A letter to my son (draft)

in culture •  7 years ago  (edited)

Recently I read Between the World and me by Ta-Nehisi Coates. The idea to communicate to my son via letter about similar societal issues resonated with me. Here is a VERY ROUGHT DRAFT. Let me know what you think.

Dear Little Man,

Lately you’ve been wondering why all your friends can play guns, but you are not allowed to. Buddy, there is so much I want to tell you but don’t know how. It will break my heart when you lose this innocence you are privileged to have, that many children who look like you are not as blessed to know. So I give you this as an answer, a letter you won’t be allowed to read for a few years.

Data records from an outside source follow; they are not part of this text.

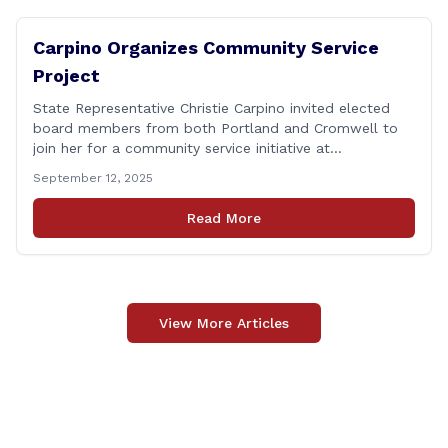
Carpino Organizes Community Service
Project
State Representative Christie Carpino invited elected
board members from both Portland and Cromwell to
join her for a community service initiative at
Connecticut Foodshare to help the greater good.
September 12, 2025
Carpino along with the local elected officials and
students volunteered by working a two-hour shift at
Read More
Connecticut Foodshare in Wallingford on Saturday
afternoon. Connecticut Foodshare plays [&hellip;]
View More Articles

I’ve been acutely aware that some day we will need to have ‘the talk,’ that I was never given, since you were in utero. Hell, the television programming we watched in the maternity ward the night you were born was interviews in the aftermath of George Zimmerman getting off for murdering Trayvon Martin. A boy that could one day be you, rocking a hoodie and armed with a sweet tooth.

There are some things I’m not sure how to teach you. I am not sure how to teach you life lessons that I never lived and only learned at an intellectual level. I don’t know what it truly is to be a black boy growing into manhood in America. Right now you are 4 years old, and we have always taught you that every person is equal. In the coming years you will learn this is only a belief, and not a reality.

The reality is this entire country was built on the unpaid labor of black people; bought, sold and treated as property. Held in bondage for hundreds of years. They built not only the country but the entire early economy. After emancipation, there was slavery by another name, lynchings, Jim Crow, eventually decades of separate but sure as shit not equal, redlining and de jour housing policies, the assassinations of great leaders, new Jim Crow, mass incarceration, crack epidemic, ignored ghettos, Rodney King, the LA riots, Trayvon,” hands up don’t shoot”, “cant breathe” and this is just scratching the surface.

You and I will be able to go through American history together, and I’ll teach you all about everything from the Middle Passage to the modern day plantation that is our prison system. What I don’t know how to teach is this talk. That little black kids cant play as safely with toy guns as little white kids. The same people that talk about how cute your hair is now will be staring at you in stores for entirely different reasons when you are older. The reason your mom sighs when you want to be a police officer is that many of those you look up to are here to protect a world view that doesn’t care as much about her and you. The era of the smart phone has brought this to forefront. I can point to this but I don’t know how to teach you to carry yourself around them. I’m scared I don’t know how to protect you like a black father would. Your mother had never been a minority until she moved to America. She only learned the extent of America’s systematic oppression when she moved here. She doesn’t know how to give you this talk either.

I can only hope that in subsequent drafts, I find the words I lack in this first rambling.